■ **Directions**
Would you filter these records and copy every line that has the word "available"?

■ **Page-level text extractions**

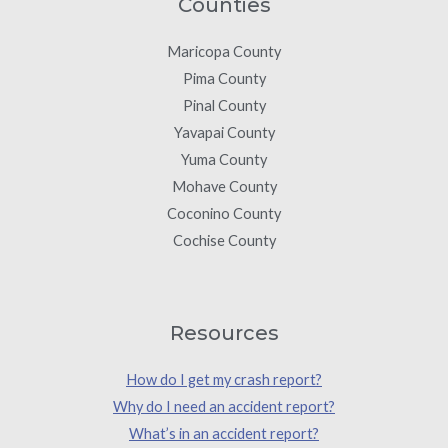
Counties
Maricopa County
Pima County
Pinal County
Yavapai County
Yuma County
Mohave County
Coconino County
Cochise County
Resources
How do I get my crash report?
Why do I need an accident report?
What’s in an accident report?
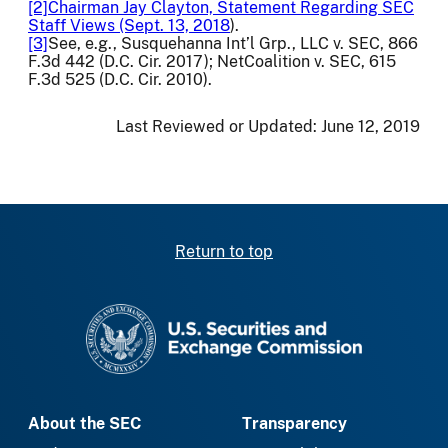
[2]
Chairman Jay Clayton, Statement Regarding SEC
Staff Views (Sept. 13, 2018
).
[3]
See, e.g., Susquehanna Int’l Grp., LLC v. SEC, 866
F.3d 442 (D.C. Cir. 2017); NetCoalition v. SEC, 615
F.3d 525 (D.C. Cir. 2010).
Last Reviewed or Updated:
June 12, 2019
Return to top
SEC homepage
About the SEC
Transparency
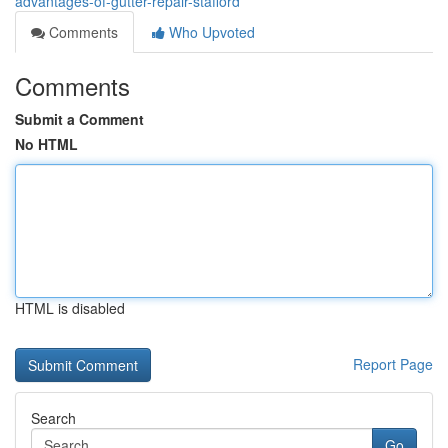
advantages-of-gutter-repair-stafford
Comments
Who Upvoted
Comments
Submit a Comment
No HTML
HTML is disabled
Report Page
Search
Go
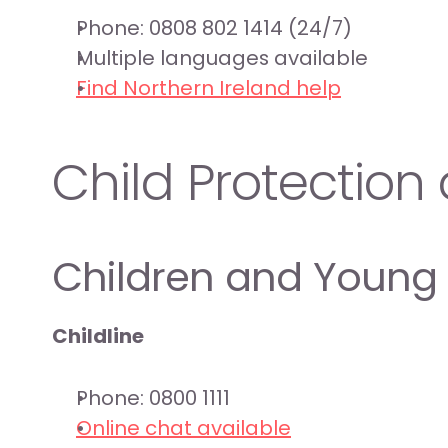
Phone: 0808 802 1414 (24/7)
Multiple languages available
Find Northern Ireland help
Child Protectio
Children and Young
Childline
Phone: 0800 1111
Online chat available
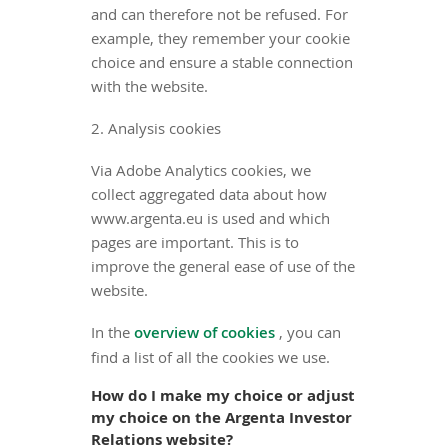
and can therefore not be refused. For
example, they remember your cookie
choice and ensure a stable connection
with the website.
2. Analysis cookies
Via Adobe Analytics cookies, we
collect aggregated data about how
www.argenta.eu is used and which
pages are important. This is to
improve the general ease of use of the
website.
In the
overview of cookies
, you can
find a list of all the cookies we use.
How do I make my choice or adjust
my choice on the Argenta Investor
Relations website?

■ **Completed exercise**
Multiple languages available
Online chat available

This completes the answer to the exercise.